Je veux d’abord rendre grâce avec vous
pour la vitalité de l’Église à Madagascar, et vous remercier pour votre
courageux et persévérant travail d’évangélisation. Savoir que dans cette œuvre,
que vous accomplissez dans des circonstances difficiles, Dieu a toujours
l’initiative « nous permet de conserver la joie devant une mission aussi
exigeante » (Evangelii gaudium, n. 12). Cette joie trouve sa source dans la
rencontre personnelle avec le Christ et dans l’accueil de son message de
miséricorde. C’est une exigence première pour les évangélisateurs qui ont pour
mission de favoriser cette rencontre du Seigneur avec les hommes et les femmes
auxquels ils sont envoyés.
Chers Frères, votre pays traverse depuis
plusieurs années une période difficile, et il connaît de graves difficultés
socio-économiques. Vous avez exhorté l’ensemble de la société à se reprendre en
vue de construire un avenir nouveau. Je ne peux que vous encourager à prendre
toute la place qui est la vôtre dans ce travail de reconstruction, dans le
respect des droits et des devoirs de chacun. Et il est important que vous
mainteniez des relations constructives avec les Autorités de votre pays. La
recherche de l’unité, de la justice et de la paix vous incombe pour mieux
servir votre peuple, en refusant toute implication dans des querelles
politiques au détriment du bien commun. Que votre parole et vos actes
manifestent toujours votre communion profonde entre vous !
Dans cette perspective, je veux saluer l’engagement
irremplaçable de vos diocèses dans les œuvres sociales. En effet, il y a une
connexion intime entre évangélisation et promotion humaine. Celle-ci doit
s’exprimer et se développer dans toute l’action évangélisatrice (cf. Evangelii gaudium, n. 178). Je vous encourage
donc à persévérer dans l’attention que vous portez aux pauvres, en soutenant,
matériellement et spirituellement, tous ceux qui s’y consacrent, en particulier
les Congrégations religieuses que je remercie de grand cœur pour leur dévouement
et pour le témoignage authentique qu’elles rendent à l’amour du Christ pour
tous les hommes. Je vous invite aussi à interpeller sans crainte l’ensemble de
la société malgache, et en particulier ses responsables, sur la question de la
pauvreté, qui est due en grande partie à la corruption et à un manque
d’attention au bien commun.
L’éducation est aussi pour vous un sujet
d’efforts considérables, et je sais tout le bien que fait l’école catholique
aux jeunes et à leurs familles, par son action évangélisatrice.

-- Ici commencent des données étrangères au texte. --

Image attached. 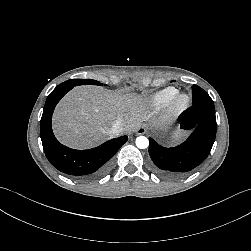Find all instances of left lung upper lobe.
Returning a JSON list of instances; mask_svg holds the SVG:
<instances>
[{
	"mask_svg": "<svg viewBox=\"0 0 251 251\" xmlns=\"http://www.w3.org/2000/svg\"><path fill=\"white\" fill-rule=\"evenodd\" d=\"M192 92H193V102H196V103L213 102L210 96L197 85H194L192 87Z\"/></svg>",
	"mask_w": 251,
	"mask_h": 251,
	"instance_id": "1",
	"label": "left lung upper lobe"
}]
</instances>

L’apport
intellectuel, culturel et moral qu’en reçoit l’ensemble de la société malgache
est considérable. Il convient aussi d’essayer de faire en sorte que le plus
grand nombre possible d’enfants, y compris des familles les plus modestes,
puisse être scolarisé, alors qu’en raison des difficultés économiques beaucoup
de parents n’en ont plus les moyens. De même, je vous invite à œuvrer pour
qu’une présence chrétienne puisse être assurée dans les établissements publics.
Puissent les chrétiens engagés dans le monde de l’éducation contribuer à former
aux valeurs évangéliques et humaines les jeunes générations qui seront aussi
les cadres de la société à venir !
Dans votre message de clôture de l’Année
de la Foi, vous avez regretté la perte de la vraie fihavanana,
cette manière de vivre propre à votre culture, qui favorise l’harmonie et la
solidarité entre Malgaches. Les valeurs que le Créateur a insufflées dans votre
culture doivent continuer à être transmises en les illuminant de l’intérieur
par le message évangélique. Ainsi la dignité de la personne humaine, la culture
de la paix, du dialogue et de la réconciliation pourront retrouver toute leur
place dans la société en vue d’un avenir meilleur.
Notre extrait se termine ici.